This is not a homework assignment, its a question from a topology test which im trying to solve to prepare for my own.
I dont know how to solve it, so anything helpful will be appreciated.
Let $(X,d)$ be a complete metric space and $\{G_i : i=1,2,\ldots\}$ a countable collection of open subsets such that $B=\bigcap G_i$ is not empty. Let $\{A_j : j=1,2,\ldots\}$ be a countable collection of nowhere dense sets in $X$.
a. Prove $B\subset \overline{B\setminus\bigcup A_j}$
b. Show by counter example that the condition of completeness on $(X,d)$ is necessary.
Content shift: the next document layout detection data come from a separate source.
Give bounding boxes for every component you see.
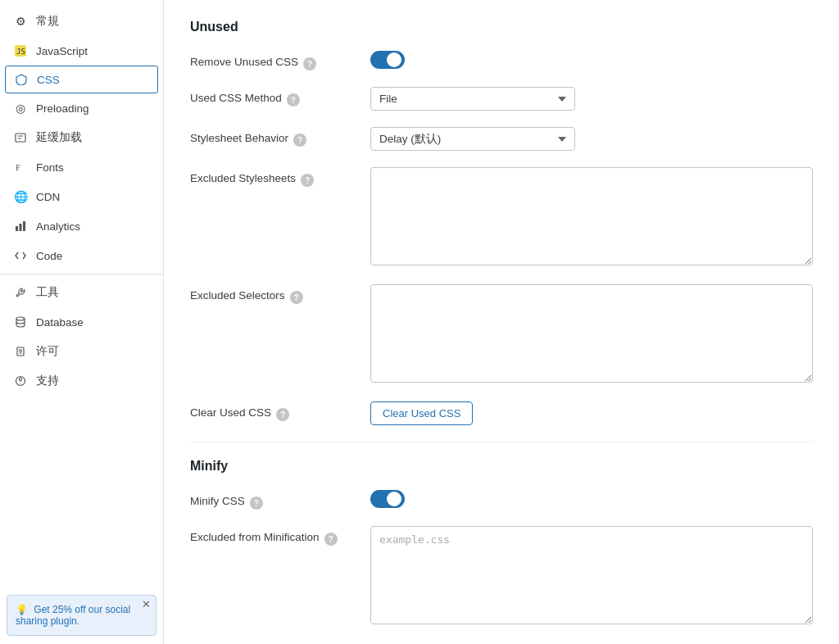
svg-rect-7 xyxy=(20,224,22,231)
settings-row-excluded-minification: Excluded from Minification ? xyxy=(190,526,813,627)
sidebar-menu: ⚙ 常規 JS JavaScript CSS ◎ Preloading 延缓加载 xyxy=(0,0,163,587)
settings-row-stylesheet-behavior: Stylesheet Behavior ? Delay (默认) Async S… xyxy=(190,127,813,151)
settings-row-clear-used-css: Clear Used CSS ? Clear Used CSS xyxy=(190,401,813,425)
sidebar-item-analytics[interactable]: Analytics xyxy=(0,211,163,241)
settings-row-used-css-method: Used CSS Method ? File Inline Disabled xyxy=(190,87,813,111)
promo-text: Get 25% off our social sharing plugin. xyxy=(16,604,130,627)
svg-text:JS: JS xyxy=(16,48,25,56)
control-excluded-minification xyxy=(370,526,813,627)
svg-point-9 xyxy=(16,317,25,320)
sidebar-item-javascript[interactable]: JS JavaScript xyxy=(0,36,163,66)
sidebar-item-label: 许可 xyxy=(36,344,59,359)
sidebar-item-general[interactable]: ⚙ 常規 xyxy=(0,7,163,36)
control-clear-used-css: Clear Used CSS xyxy=(370,401,813,425)
sidebar-item-license[interactable]: 许可 xyxy=(0,337,163,366)
label-stylesheet-behavior: Stylesheet Behavior ? xyxy=(190,127,370,147)
textarea-excluded-stylesheets[interactable] xyxy=(370,167,813,265)
label-excluded-selectors: Excluded Selectors ? xyxy=(190,284,370,304)
svg-point-10 xyxy=(20,350,22,352)
sidebar-item-label: 工具 xyxy=(36,285,59,300)
sidebar-item-label: CDN xyxy=(36,191,60,203)
sidebar-item-label: Database xyxy=(36,316,84,329)
sidebar-item-tools[interactable]: 工具 xyxy=(0,278,163,307)
textarea-excluded-selectors[interactable] xyxy=(370,284,813,383)
label-used-css-method: Used CSS Method ? xyxy=(190,87,370,107)
sidebar-item-label: JavaScript xyxy=(36,45,88,57)
control-remove-unused-css xyxy=(370,51,813,69)
main-content: Unused Remove Unused CSS ? Used CSS Meth… xyxy=(164,0,839,644)
sidebar-item-label: Code xyxy=(36,250,62,262)
deferred-icon xyxy=(13,130,28,145)
svg-text:F: F xyxy=(16,162,20,172)
help-icon-excluded-selectors[interactable]: ? xyxy=(290,291,303,304)
svg-rect-6 xyxy=(16,226,18,231)
sidebar-item-label: 常規 xyxy=(36,14,59,29)
label-minify-css: Minify CSS ? xyxy=(190,490,370,510)
sidebar-promo: ✕ 💡 Get 25% off our social sharing plugi… xyxy=(7,595,156,636)
sidebar-item-preloading[interactable]: ◎ Preloading xyxy=(0,93,163,123)
label-excluded-stylesheets: Excluded Stylesheets ? xyxy=(190,167,370,187)
promo-icon: 💡 xyxy=(16,604,28,615)
svg-point-13 xyxy=(20,383,20,384)
section-title-unused: Unused xyxy=(190,20,813,34)
sidebar-item-fonts[interactable]: F Fonts xyxy=(0,152,163,182)
license-icon xyxy=(13,344,28,359)
section-separator xyxy=(190,442,813,442)
analytics-icon xyxy=(13,219,28,234)
general-icon: ⚙ xyxy=(13,14,28,29)
textarea-excluded-minification[interactable] xyxy=(370,526,813,624)
sidebar-item-label: Preloading xyxy=(36,102,89,115)
sidebar-item-label: 延缓加载 xyxy=(36,130,82,145)
support-icon xyxy=(13,374,28,388)
css-icon xyxy=(14,72,29,87)
toggle-slider-remove-unused-css xyxy=(370,51,405,69)
sidebar-item-database[interactable]: Database xyxy=(0,307,163,337)
control-excluded-stylesheets xyxy=(370,167,813,268)
help-icon-clear-used-css[interactable]: ? xyxy=(276,408,289,421)
help-icon-excluded-minification[interactable]: ? xyxy=(324,533,338,546)
tools-icon xyxy=(13,285,28,300)
sidebar: ⚙ 常規 JS JavaScript CSS ◎ Preloading 延缓加载 xyxy=(0,0,164,644)
control-minify-css xyxy=(370,490,813,508)
svg-rect-2 xyxy=(16,134,25,142)
javascript-icon: JS xyxy=(13,43,28,58)
settings-row-remove-unused-css: Remove Unused CSS ? xyxy=(190,51,813,70)
sidebar-item-code[interactable]: Code xyxy=(0,241,163,270)
section-title-minify: Minify xyxy=(190,459,813,474)
settings-row-excluded-stylesheets: Excluded Stylesheets ? xyxy=(190,167,813,268)
clear-used-css-button[interactable]: Clear Used CSS xyxy=(370,401,473,425)
sidebar-item-label: CSS xyxy=(37,74,60,86)
settings-row-excluded-selectors: Excluded Selectors ? xyxy=(190,284,813,385)
label-remove-unused-css: Remove Unused CSS ? xyxy=(190,51,370,70)
sidebar-item-label: Analytics xyxy=(36,220,80,233)
help-icon-excluded-stylesheets[interactable]: ? xyxy=(301,174,314,187)
sidebar-item-cdn[interactable]: 🌐 CDN xyxy=(0,182,163,211)
code-icon xyxy=(13,248,28,263)
sidebar-item-css[interactable]: CSS xyxy=(5,66,158,93)
help-icon-stylesheet-behavior[interactable]: ? xyxy=(293,134,306,147)
control-excluded-selectors xyxy=(370,284,813,385)
toggle-remove-unused-css[interactable] xyxy=(370,51,405,69)
help-icon-minify-css[interactable]: ? xyxy=(250,497,263,510)
label-clear-used-css: Clear Used CSS ? xyxy=(190,401,370,421)
sidebar-item-deferred[interactable]: 延缓加载 xyxy=(0,123,163,152)
fonts-icon: F xyxy=(13,160,28,175)
cdn-icon: 🌐 xyxy=(13,189,28,204)
preloading-icon: ◎ xyxy=(13,101,28,116)
sidebar-divider xyxy=(0,274,163,274)
svg-rect-8 xyxy=(23,221,25,231)
help-icon-used-css-method[interactable]: ? xyxy=(287,93,300,107)
select-stylesheet-behavior[interactable]: Delay (默认) Async Sync xyxy=(370,127,575,151)
help-icon-remove-unused-css[interactable]: ? xyxy=(303,57,316,70)
toggle-slider-minify-css xyxy=(370,490,405,508)
sidebar-item-support[interactable]: 支持 xyxy=(0,366,163,396)
label-excluded-minification: Excluded from Minification ? xyxy=(190,526,370,546)
control-used-css-method: File Inline Disabled xyxy=(370,87,813,111)
database-icon xyxy=(13,315,28,329)
select-used-css-method[interactable]: File Inline Disabled xyxy=(370,87,575,111)
promo-close-button[interactable]: ✕ xyxy=(142,599,151,610)
settings-row-minify-css: Minify CSS ? xyxy=(190,490,813,510)
control-stylesheet-behavior: Delay (默认) Async Sync xyxy=(370,127,813,151)
sidebar-item-label: 支持 xyxy=(36,374,59,388)
toggle-minify-css[interactable] xyxy=(370,490,405,508)
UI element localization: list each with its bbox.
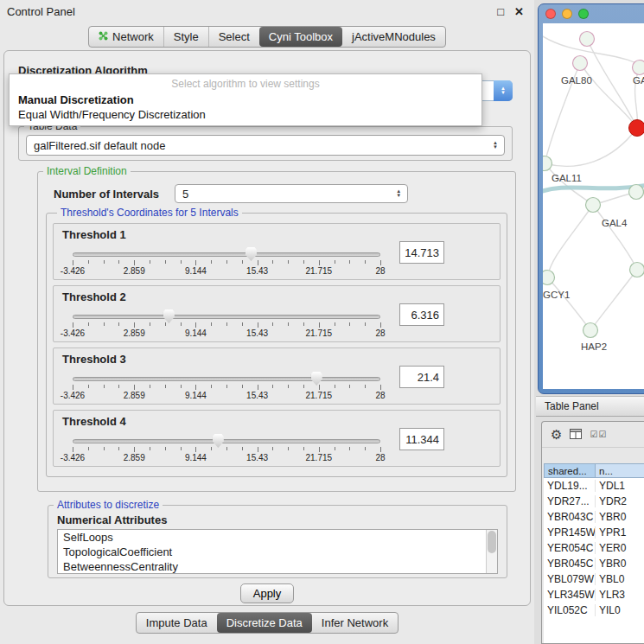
cell-shared-name: YIL052C	[544, 604, 596, 616]
gear-icon[interactable]: ⚙	[551, 427, 562, 443]
network-node-label: HAP2	[581, 341, 607, 352]
minimize-light-icon[interactable]	[562, 9, 572, 19]
close-light-icon[interactable]	[545, 9, 556, 19]
threshold-4-slider-track[interactable]	[73, 439, 380, 443]
threshold-1-value-field[interactable]: 14.713	[399, 241, 444, 264]
network-edge[interactable]	[593, 205, 637, 270]
network-node[interactable]	[583, 323, 598, 338]
threshold-3-slider-thumb[interactable]	[311, 372, 322, 386]
tab-select[interactable]: Select	[208, 27, 259, 47]
number-of-intervals-combobox[interactable]: 5 ▲ ▼	[175, 184, 408, 203]
tick-mark	[288, 322, 289, 326]
table-row[interactable]: YDR27...YDR2	[544, 494, 644, 509]
network-node[interactable]	[580, 32, 595, 47]
zoom-light-icon[interactable]	[578, 9, 589, 19]
tab-impute-data[interactable]: Impute Data	[137, 613, 217, 633]
tick-mark	[118, 322, 119, 326]
network-node-label: GAL4	[602, 218, 628, 228]
tick-mark	[134, 260, 135, 265]
network-node[interactable]	[543, 271, 555, 285]
table-row[interactable]: YBR043CYBR0	[544, 509, 644, 525]
tab-label: Style	[174, 30, 199, 43]
cell-shared-name: YDR27...	[544, 495, 596, 507]
cell-shared-name: YDL19...	[544, 480, 596, 492]
table-toolbar: ⚙ ☑☑	[542, 422, 644, 448]
threshold-4-value-field[interactable]: 11.344	[399, 428, 444, 450]
network-edge[interactable]	[545, 128, 637, 166]
table-row[interactable]: YIL052CYIL0	[544, 603, 644, 618]
tick-mark	[73, 385, 73, 390]
table-row[interactable]: YDL19...YDL1	[544, 478, 644, 494]
table-row[interactable]: YLR345WYLR3	[544, 587, 644, 603]
tick-mark	[272, 385, 273, 388]
network-edge[interactable]	[547, 205, 593, 277]
tick-mark	[319, 447, 320, 452]
algorithm-option-equal-width-frequency-discretization[interactable]: Equal Width/Frequency Discretization	[10, 107, 481, 122]
cell-name: YBL0	[596, 573, 644, 585]
network-node-selected-red[interactable]	[629, 120, 644, 137]
threshold-3-value-field[interactable]: 21.4	[399, 366, 444, 388]
table-row[interactable]: YBR045CYBR0	[544, 556, 644, 571]
tab-cyni-toolbox[interactable]: Cyni Toolbox	[259, 27, 342, 47]
threshold-1-slider-thumb[interactable]	[245, 247, 257, 261]
network-edge[interactable]	[545, 163, 593, 205]
attribute-item-selfloops[interactable]: SelfLoops	[58, 530, 497, 545]
combobox-stepper-icon[interactable]: ▲ ▼	[494, 80, 513, 101]
tab-jactivemnodules[interactable]: jActiveMNodules	[342, 27, 445, 47]
tick-mark	[226, 447, 227, 450]
column-header-name[interactable]: n...	[596, 463, 644, 478]
threshold-label: Threshold 2	[62, 290, 126, 303]
float-window-icon[interactable]: □	[497, 5, 504, 18]
algorithm-placeholder-option[interactable]: Select algorithm to view settings	[10, 76, 481, 92]
table-data-selected-value: galFiltered.sif default node	[34, 139, 165, 152]
network-node[interactable]	[586, 198, 601, 213]
network-edge[interactable]	[580, 63, 637, 128]
column-header-shared-name[interactable]: shared...	[544, 463, 596, 478]
attribute-item-topologicalcoefficient[interactable]: TopologicalCoefficient	[58, 545, 497, 559]
tab-network[interactable]: Network	[89, 27, 163, 47]
tick-mark	[88, 385, 89, 388]
apply-button[interactable]: Apply	[240, 583, 294, 603]
tick-mark	[195, 447, 196, 452]
network-node[interactable]	[573, 56, 588, 71]
tick-mark	[104, 385, 105, 388]
select-rows-icon[interactable]: ☑☑	[590, 430, 607, 439]
threshold-label: Threshold 1	[62, 228, 126, 241]
threshold-2-slider-thumb[interactable]	[163, 309, 175, 323]
tab-style[interactable]: Style	[163, 27, 208, 47]
tick-mark	[150, 260, 150, 264]
network-edge[interactable]	[547, 277, 590, 330]
threshold-2-slider-track[interactable]	[73, 315, 380, 319]
tab-discretize-data[interactable]: Discretize Data	[217, 613, 312, 633]
thresholds-group: Threshold's Coordinates for 5 Intervals …	[46, 207, 507, 477]
threshold-3-slider-track[interactable]	[73, 377, 380, 381]
attributes-group: Attributes to discretize Numerical Attri…	[48, 499, 507, 578]
network-node[interactable]	[543, 156, 552, 171]
tab-infer-network[interactable]: Infer Network	[312, 613, 398, 633]
network-node[interactable]	[630, 263, 644, 277]
cell-shared-name: YBR045C	[544, 558, 596, 570]
list-scrollbar[interactable]	[486, 530, 497, 573]
network-canvas[interactable]: GAL80GAGAL11GAL4GCY1HAP2	[543, 23, 644, 389]
network-edge[interactable]	[590, 270, 637, 330]
table-data-combobox[interactable]: galFiltered.sif default node ▲ ▼	[26, 135, 505, 156]
tick-mark	[303, 322, 304, 326]
slider-tick-labels: -3.4262.8599.14415.4321.71528	[73, 453, 380, 462]
attribute-item-betweennesscentrality[interactable]: BetweennessCentrality	[58, 559, 497, 574]
columns-icon[interactable]	[570, 427, 582, 443]
threshold-2-value-field[interactable]: 6.316	[399, 303, 444, 326]
tick-mark	[195, 322, 196, 328]
tick-mark	[165, 322, 166, 326]
network-node[interactable]	[633, 61, 644, 75]
table-row[interactable]: YBL079WYBL0	[544, 571, 644, 587]
network-node[interactable]	[629, 185, 644, 200]
algorithm-option-manual-discretization[interactable]: Manual Discretization	[10, 92, 481, 107]
tick-mark	[365, 322, 366, 326]
close-icon[interactable]: ✕	[514, 5, 524, 18]
tick-mark	[181, 385, 182, 388]
threshold-1-slider-track[interactable]	[73, 252, 380, 257]
table-row[interactable]: YER054CYER0	[544, 540, 644, 556]
threshold-4-slider-thumb[interactable]	[213, 434, 224, 448]
table-row[interactable]: YPR145WYPR1	[544, 525, 644, 540]
scrollbar-thumb[interactable]	[488, 531, 496, 553]
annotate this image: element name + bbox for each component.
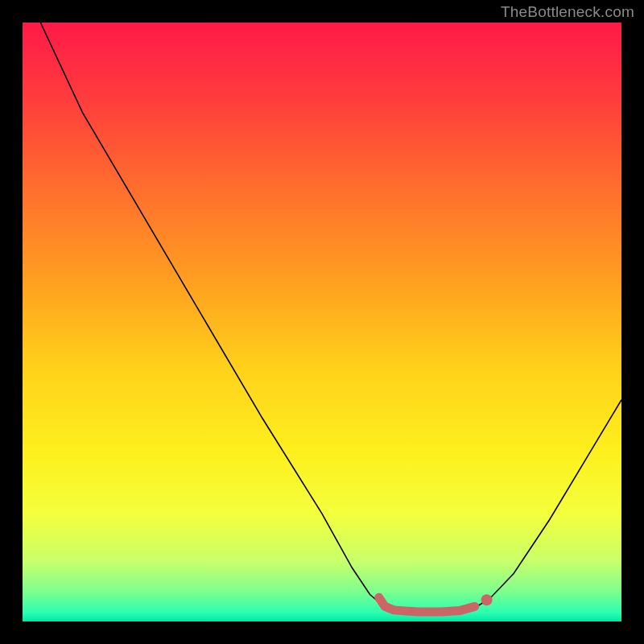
- optimal-range-marker: [379, 597, 475, 612]
- plot-area: [23, 23, 621, 621]
- optimal-range-endpoint: [481, 594, 493, 605]
- bottleneck-curve: [40, 23, 621, 612]
- watermark-text: TheBottleneck.com: [501, 3, 634, 21]
- chart-frame: TheBottleneck.com: [0, 0, 644, 644]
- curve-layer: [23, 23, 621, 621]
I know that a complete metric space is a Baire space, so any intersection of open dense sets is dense, also $X\setminus\overline{A_i}$ is dense in X, but i dont quite see how to apply it. Is $B\setminus\overline{A_i}$ dense in B?
The claim is false - take $ X = \mathbb R $, $ G_i = (-1/i, 1/i) $ and $ A_k = \{ 0 \} $ for all $ k $. Then,
$$ B = \bigcap G_i = \{ 0 \} $$ $$ C = B - \bigcup A_j = B - \{ 0 \} = \emptyset $$
so that $ \bar{C} = \emptyset $, and $ B $ is not a subset of $ \bar C $.